Work request: Leaving out every image, restate all the records word for word.

Source information:
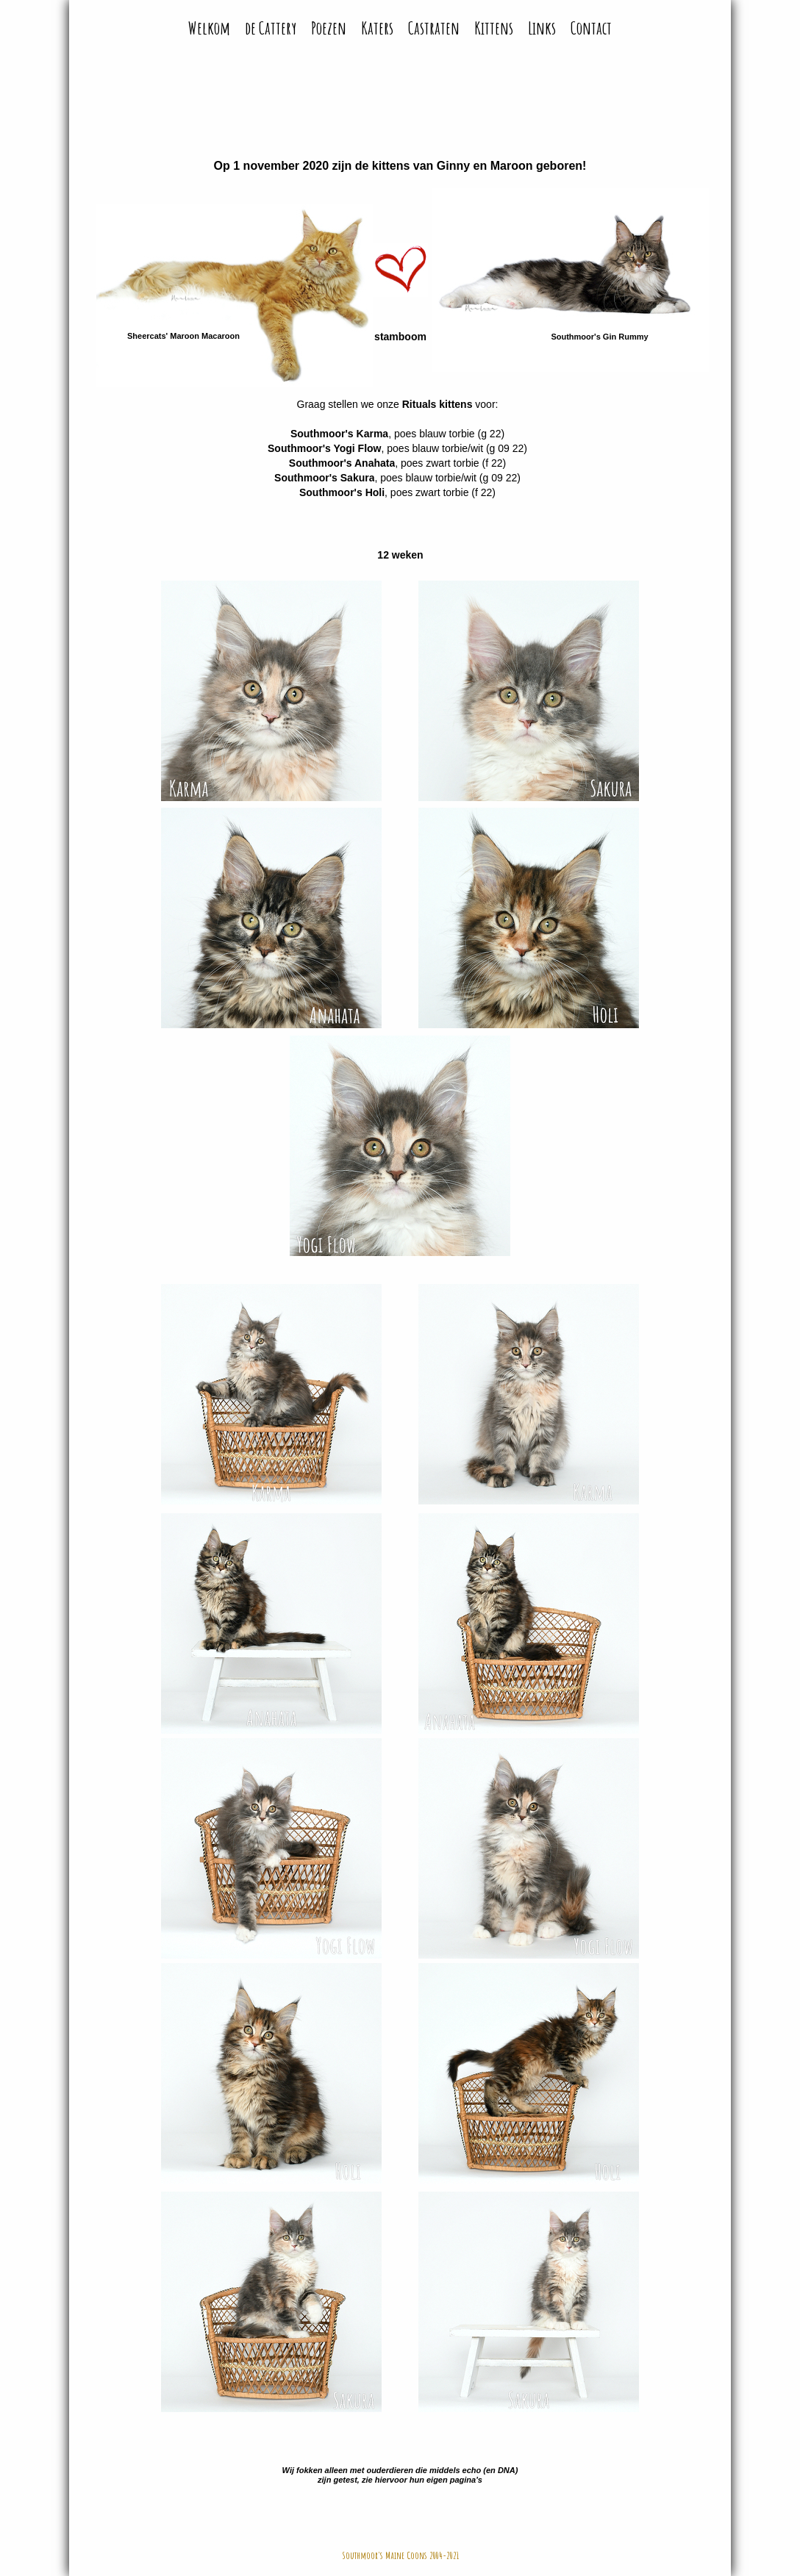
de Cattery (270, 28)
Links (542, 28)
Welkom (209, 28)
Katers (377, 28)
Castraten (434, 28)
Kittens (493, 28)
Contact (591, 28)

Task output:
de Cattery (270, 28)
Links (542, 28)
Welkom (209, 28)
Katers (377, 28)
Castraten (434, 28)
Kittens (493, 28)
Contact (591, 28)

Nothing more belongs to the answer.